July 15, 2010

Fizzy Lifting Drink?: On Charlie and the Chocolate Factory

My memories of Charlie are from the movies. I never read the book, but the movies do add things as movies will do and now I understand the differences arising between the two Chocolate Factory movies. The directors had to add some sort of conflict. Dahl's story is like this: Charlie is poor; Charlie gets golden ticket; Charlie is virtuous where the other children are bad; Charlie is awarded factory by Wonka.

In this, the original story, everything plays out nicely and everything is too simple. Charlie is poor but his family is entirely good. All the others we see are horrible and one-dimensional and their defining traits become the mode for their downfall. But if you're poor you can be good just by keeping your head down and good things will happen to you. I was dismayed to learn that Charlie and his grandpa avoided the Fizzy Lifting Drink and avoided any complexity to their characters as is in the version I cherished.

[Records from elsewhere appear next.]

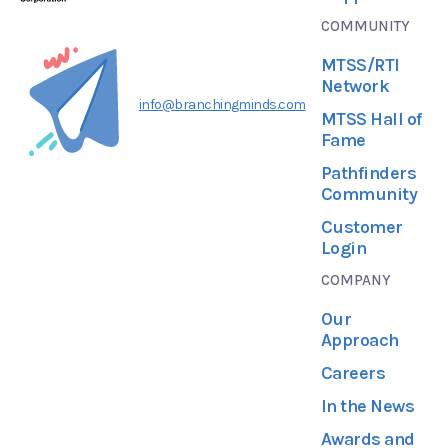
COMMUNITY
MTSS/RTI
Network
info@branchingminds.com
MTSS Hall of
Fame
Pathfinders
Community
Customer
Login
COMPANY
Our
Approach
Careers
In the News
Awards and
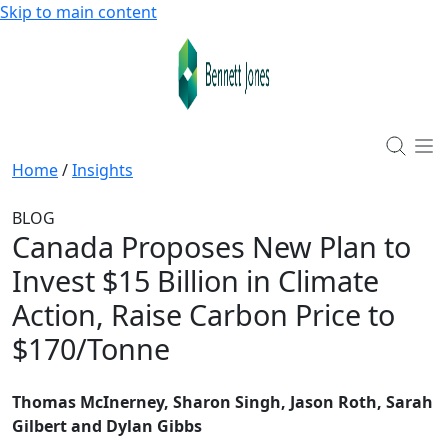
Skip to main content
Home
/
Insights
BLOG
Canada Proposes New Plan to
Invest $15 Billion in Climate
Action, Raise Carbon Price to
$170/Tonne
Thomas McInerney, Sharon Singh, Jason Roth, Sarah
Gilbert and Dylan Gibbs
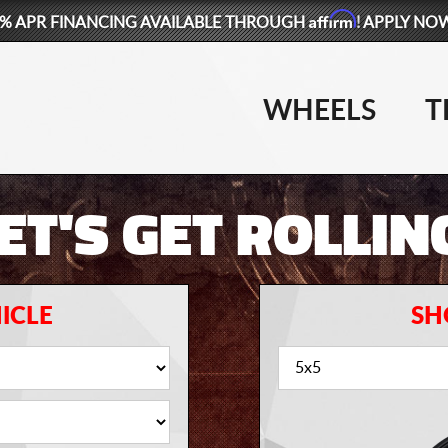
Affirm
% APR FINANCING AVAILABLE THROUGH
! APPLY NO
WHEELS
T
ET'S GET ROLLIN
ICLE
SH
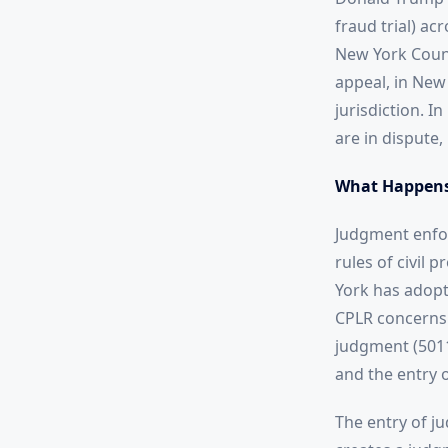
fraud trial) ac
New York Count
appeal, in New 
jurisdiction. I
are in dispute,
What Happens
Judgment enfor
rules of civil 
York has adopte
CPLR concerns 
judgment (5011)
and the entry 
The entry of ju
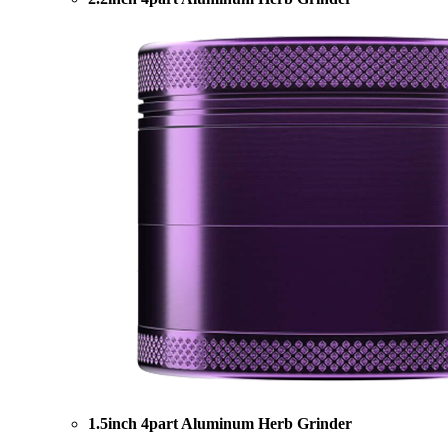
1.5inch 4part Aluminum Herb Grinder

Wonka is an entirely wonderful and novel creation, and I understand why such talented actors wanted to fill his shoes. However, he is not a hero of the working class. Expelling all your workers as a way to avoid corporate espionage is bad enough, but enslaving a whole race of people as your personal worker-army is a little much. I would hope that the Salts or the Gloops or one of the other families enlighten the government as to the conditions at the factory. Also: Wonka has a beard.

In the end, reading the book for beloved stories like this always create more perspective. Dahl is a talented writer but this creation is written for a different audience than me. In that respects, I feel it is an effective text. For me however, it works in concert with the creative efforts spawned by it to forge a synthetic idea of just Who Willy Wonka and Charlie Bucket really are. I am glad I read it.